Finding Buckland in uproar:
  • There is an irony that the cause of the cloak which causes Gandalf to despair is because of Fatty Bolger’s ruse to pose as Frodo to fool the Ringwraiths, which also fools Gandalf.
  • This seems to be Gandalf’s lowest point in terms of his despair and fear for Frodo and the Ring.
  • Buckland is the one place where the Hobbit public has been disturbed by the Black Riders, but rather than terror, the hobbits are angry and trying to restore order, which includes Gandalf.
  • Note: There is a parallel between the cloak left in Crickhollow and the mithril shirt at the Black Gate, in that both seem to be evidence that Frodo has been taken and that all hope it lost.
  • Gandalf doesn’t seem to stop to gather testimony from the hobbits, but rather rides on east.
  • Since any horseman coming through Buckland in the hours after there were injuries on the bridge, there’s no doubt that the hobbits were aware of Gandalf being there.
  • Fatty seems to have been subjected to more of the power of the Nazgûl, being completely alone in the dark, though he does show his seed of courage despite being a stay-at-home hobbit.
  • It’s possible that the hobbits just allowed Gandalf to pass because they recognized him, but also because Gandalf simply refused to stop and ignored the hobbits if they hailed him.
  • It’s notable that Gandalf even uses the word “despair” as this is the opposite of his nature.

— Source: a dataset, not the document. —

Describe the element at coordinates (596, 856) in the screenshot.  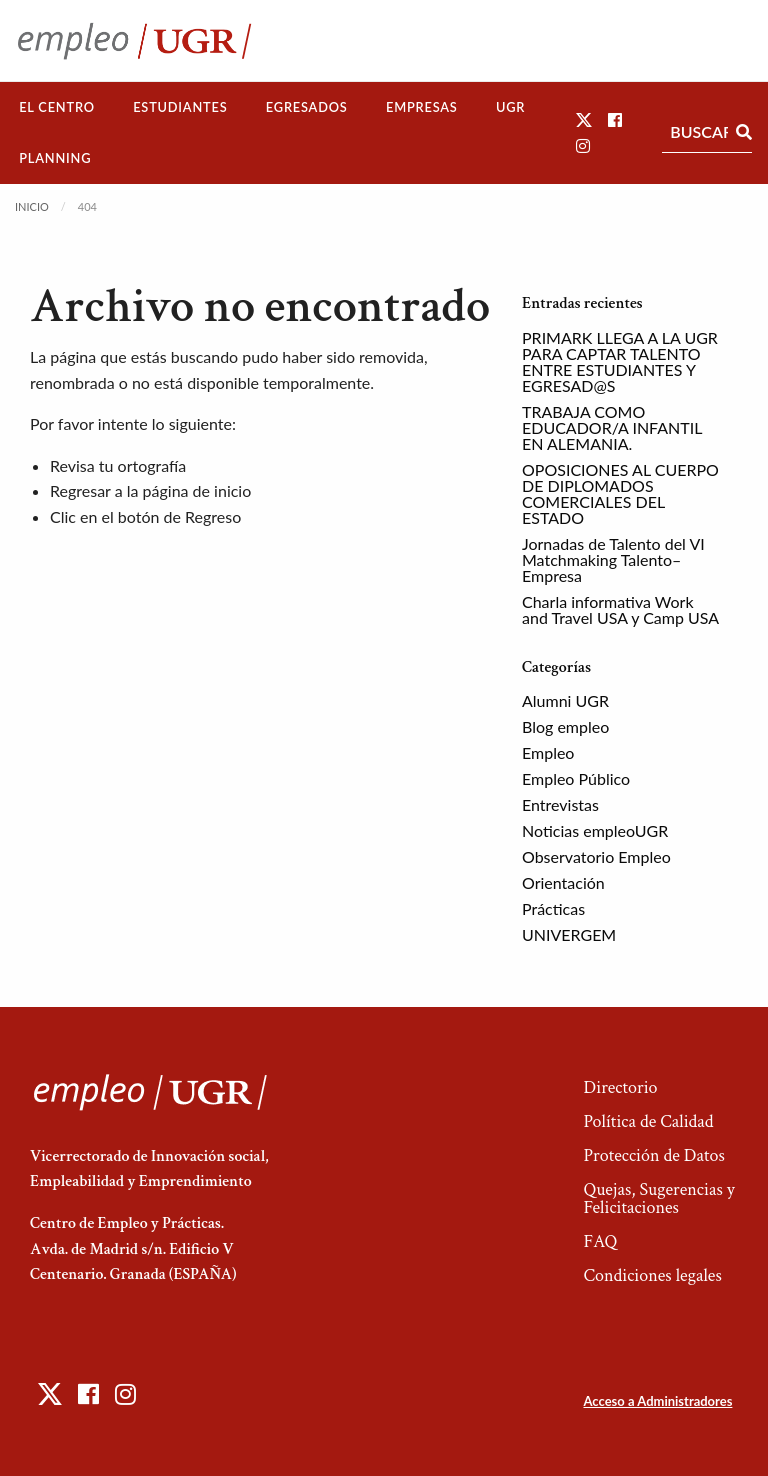 I see `Observatorio Empleo` at that location.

His despair is not that Frodo has been killed, but that he has been captured, so he must catch them.
  • Only Fatty knows what truly happened, and Gandalf doesn’t spare the time to speak with him.
  • Note: In the original drafts, Gandalf had an actual confrontation with the Nazgûl in Buckland, in which he attacked them with what Tolkien describes “sheaves of lightning”. This seems to be preserved in his confrontation with them on Weathertop, but this attack happens offstage.

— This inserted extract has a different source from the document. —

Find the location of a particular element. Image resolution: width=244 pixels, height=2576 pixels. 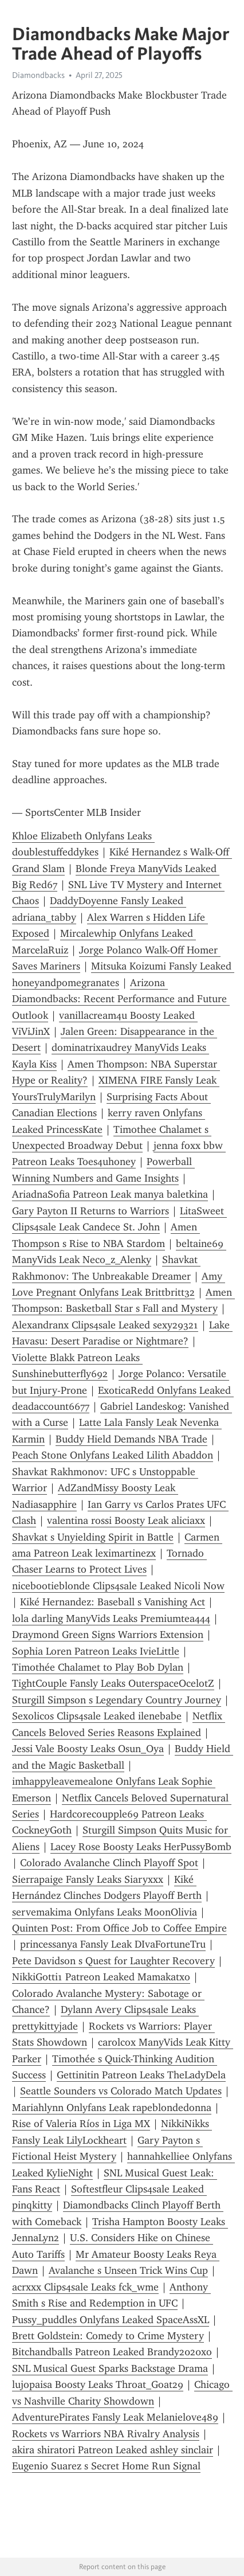 SNL Musical Guest Sparks Backstage Drama is located at coordinates (110, 2368).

On the trail of the Riders:
  • While Gandalf is probably able to sense the spiritual evidence of the passing of the Riders, but he is put at a loss because of their splitting their forces.
  • Gandalf’s despair for Frodo, and the end of the world from his loss, is evident to Butterbur.
  • While Butterbur is responsible for not sending the letter, Gandalf must also feel some responsibility for trusting him with it in the first place, recalling Saruman’s criticisms.
  • Gandalf must feel as foolish for his trust as Saruman accused him of being, in retrospect.
  • While Gandalf knows that the Riders have split up, he would not know why, nor which one might have Frodo and what course they would take back to Mordor, given their ignorance.
  • Gandalf may be misinterpreting their scattering as them attempting to throw off pursuit, rather than their attempting to reacquire and pursue Frodo outside of the Shire.
  • His only hope now is to attempt to rescue Frodo from the Ringwraiths, but he may be hampered by the fact that if he is able to perceive them spiritually, they are able to similarly perceive him.
  • Note: Based on the evidence of the behavior of the Witch-king, and the Mouth of Sauron at the Black Gate, it seems that Gandalf is well-known to the Enemy and his servants.
Words that might be said to the innkeeper:
  • Gandalf shows his skill as a narrator by not making the story about himself, while conveying much information based on his own observations and experiences, despite the stress on him.
  • This may be one of the peak days of fear and danger in Gandalf’s whole career in Middle-earth.
  • Gandalf seems to confess his own feelings going into the conversation with Butterbur, without allowing himself to indulge in these violent ideations during the actual conversation.
  • This builds the tension for the confrontation, but this sets up his great relief when he learns of the eucatastrophic intervention of Aragorn leading Frodo and his friends into the wilds.
  • Did Gandalf actually display his power to Butterbur, such as putting the fear of fire on him? It doesn’t seem to happen, though Butterbur clearly seems to understand the possible threat.
  • Note: While it’s not clear how serious Gandalf was in his contemplations, this reveals something of the danger of the Ring to Gandalf given his nature, which Gandalf understands about himself. Also, while Gandalf is a Maia, he is fully incarnated, and so his relationship with his life in Middle-earth is more like that of Men and Elves, than others who take on form, like Melian. The status differences between the Istari and the Elf-lords are of kind, not degree, as the wizards’ power is veiled in their forms, and the Elf-lords are elevated in power by their time in Valinor. This difference in kind will be more obvious when Gandalf returns as the White.
  • The fact that Gandalf makes puns about the butter in Butterbur is a good sign of his self-control.